State representatives and city leaders had much to stay, including state rep Raumesh Akbari, who said “This amendment, and the explanation, is hateful, it is unkind, it is un-Christian-like and it is unfair.” Akbari said this in an interview with CNN. The statues were of Civil War general and Ku Klux Klan leader Nathan Bedford Forrest, and the statue was removed from Health Science Park. The removal was a few years in the works because the Historical division of the city government said that, positive or not, the history behind the statues are too strong to remove.

I think the removal of the confederate statues is wrong. They are there for a reason, and no matter what the south was fighting for, those are lives lost that people down there looked up to. Yes, many might disagree with the rights, and think that is is still promoting slavery and such, but, it is honoring a fallen hero to someone out there, so I think they should stay up in Memphis, and really, all over the South,” sophomore Jaden Albano said.

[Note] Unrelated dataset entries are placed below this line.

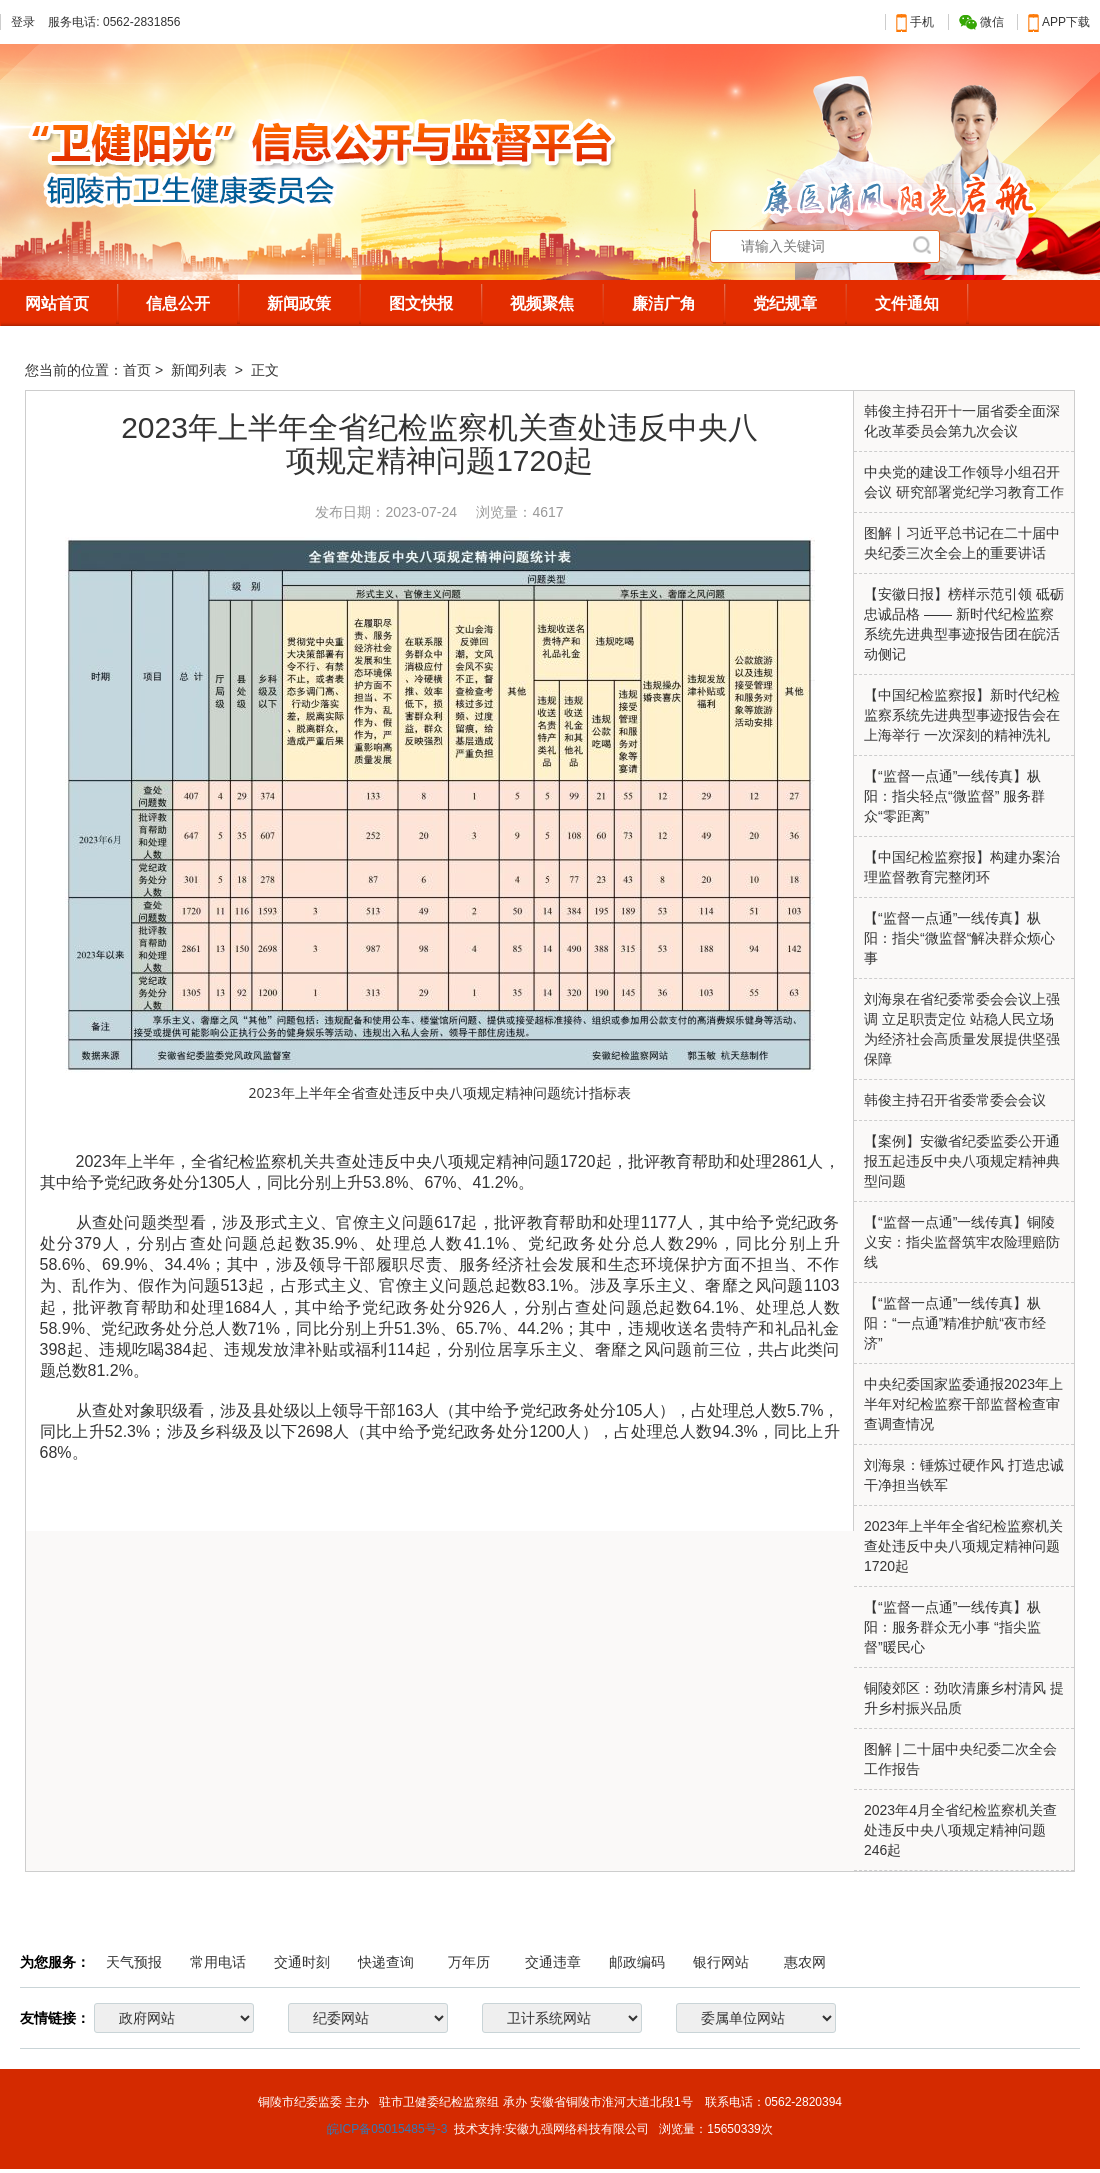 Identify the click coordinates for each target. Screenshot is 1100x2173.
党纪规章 (785, 303)
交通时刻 (302, 1962)
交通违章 (553, 1962)
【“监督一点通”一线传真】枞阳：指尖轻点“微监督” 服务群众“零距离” (954, 796)
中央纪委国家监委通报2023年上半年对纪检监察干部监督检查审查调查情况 (963, 1404)
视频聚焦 (542, 303)
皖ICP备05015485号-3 (387, 2129)
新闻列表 (201, 370)
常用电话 (218, 1962)
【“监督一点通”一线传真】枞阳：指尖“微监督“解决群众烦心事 (959, 938)
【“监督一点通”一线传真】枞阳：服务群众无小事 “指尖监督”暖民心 (952, 1627)
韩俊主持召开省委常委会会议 (955, 1100)
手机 (915, 22)
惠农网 (805, 1962)
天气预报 (134, 1962)
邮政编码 (637, 1962)
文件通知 (907, 303)
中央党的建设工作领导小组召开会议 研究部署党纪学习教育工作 (964, 482)
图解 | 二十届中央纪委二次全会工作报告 (960, 1759)
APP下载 (1059, 22)
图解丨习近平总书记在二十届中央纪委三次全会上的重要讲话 (962, 543)
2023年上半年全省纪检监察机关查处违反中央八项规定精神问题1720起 (963, 1546)
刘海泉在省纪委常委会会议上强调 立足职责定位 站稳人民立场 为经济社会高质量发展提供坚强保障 (962, 1029)
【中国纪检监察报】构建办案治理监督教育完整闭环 (962, 867)
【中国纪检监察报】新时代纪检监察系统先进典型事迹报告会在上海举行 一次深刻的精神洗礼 (962, 715)
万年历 (469, 1962)
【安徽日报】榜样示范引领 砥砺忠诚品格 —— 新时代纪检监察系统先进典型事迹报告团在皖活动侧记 (964, 624)
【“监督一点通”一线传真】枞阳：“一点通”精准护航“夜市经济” (955, 1323)
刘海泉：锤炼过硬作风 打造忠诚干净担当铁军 (964, 1475)
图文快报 (421, 303)
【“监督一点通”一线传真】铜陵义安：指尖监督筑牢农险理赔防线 (962, 1242)
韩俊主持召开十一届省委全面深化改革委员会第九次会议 (962, 421)
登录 (23, 22)
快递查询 (386, 1962)
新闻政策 (299, 303)
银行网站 (721, 1962)
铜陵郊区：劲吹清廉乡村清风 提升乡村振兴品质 (964, 1698)
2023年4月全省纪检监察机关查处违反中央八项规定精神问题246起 (960, 1830)
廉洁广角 (664, 303)
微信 (981, 22)
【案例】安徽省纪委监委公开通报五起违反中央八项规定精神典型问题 (962, 1161)
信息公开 (178, 303)
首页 (137, 370)
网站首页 (57, 303) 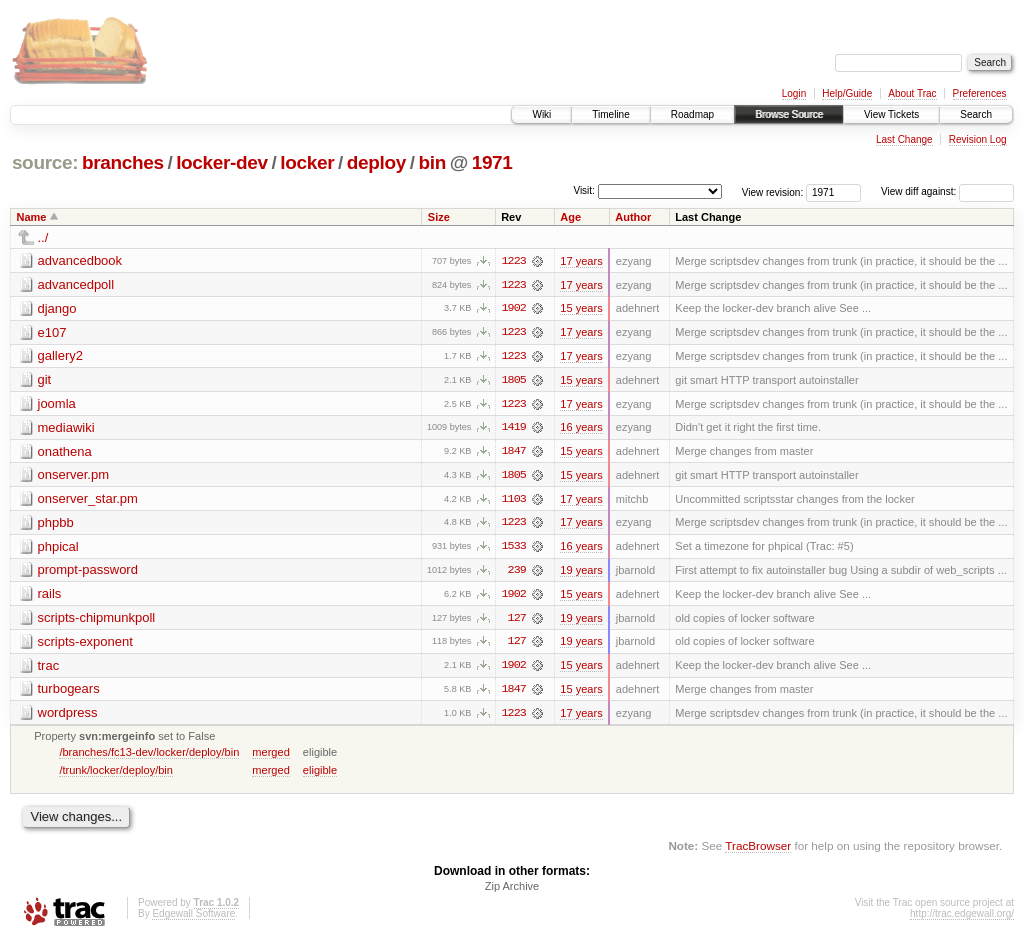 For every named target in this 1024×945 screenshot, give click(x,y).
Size (439, 217)
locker (307, 162)
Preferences (980, 93)
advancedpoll (76, 284)
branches (123, 162)
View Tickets (891, 114)
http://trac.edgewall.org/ (962, 918)
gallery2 (61, 356)
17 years (581, 261)
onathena (65, 452)
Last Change (904, 139)
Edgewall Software (193, 918)
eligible (320, 774)
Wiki (541, 114)
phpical (58, 548)
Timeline (610, 114)
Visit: (584, 190)
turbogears (69, 692)
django (57, 308)
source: (45, 162)
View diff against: (947, 191)
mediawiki (66, 428)
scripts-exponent (85, 644)
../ (43, 237)
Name (32, 217)
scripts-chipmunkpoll (97, 620)
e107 (52, 332)
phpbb (56, 524)
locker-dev (222, 162)
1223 (514, 261)
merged (270, 756)
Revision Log (978, 139)
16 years (581, 429)
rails (50, 596)
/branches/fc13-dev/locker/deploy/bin (149, 756)
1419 (514, 429)
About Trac (912, 93)
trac (49, 668)
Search (976, 114)
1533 (514, 549)
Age (570, 217)
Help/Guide (847, 93)
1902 (514, 309)
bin (431, 162)
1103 (514, 501)
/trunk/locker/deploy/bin (116, 774)
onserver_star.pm (88, 500)
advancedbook (80, 260)
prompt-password (88, 572)
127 (517, 621)
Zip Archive (512, 891)
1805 (514, 381)
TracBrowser (758, 850)
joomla (57, 404)
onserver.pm (74, 476)
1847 (514, 453)
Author (633, 217)
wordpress (68, 716)
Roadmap (692, 114)
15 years (581, 309)
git (45, 380)
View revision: (773, 191)
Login (794, 93)
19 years (581, 573)
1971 (492, 162)
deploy (376, 162)
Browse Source (789, 114)
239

It will not be the first that a confederate statue was removed. Now, 25 different cities from Maryland to Kansas, to California to Florida have had statue removed. Most spark outbreak in the public to get them removed because of the subject they honor, the civil war. Memphis is the second city in Tennessee to remove a statue, right after Nashville’s decision to remove in December.

The statues needed to go, they bring bad vibes. They represent slavery, and that’s over with now, and that means the statues need to go. Yes, they might be historic, but they are historic for all the wrong reasons, they need to be removed all over the south, not just in Memphis, but good for the city leaders there for making the move to get rid of them,” junior Tyler Kampen said.

To this point, there is no clear indication about the public’s reaction of the removal.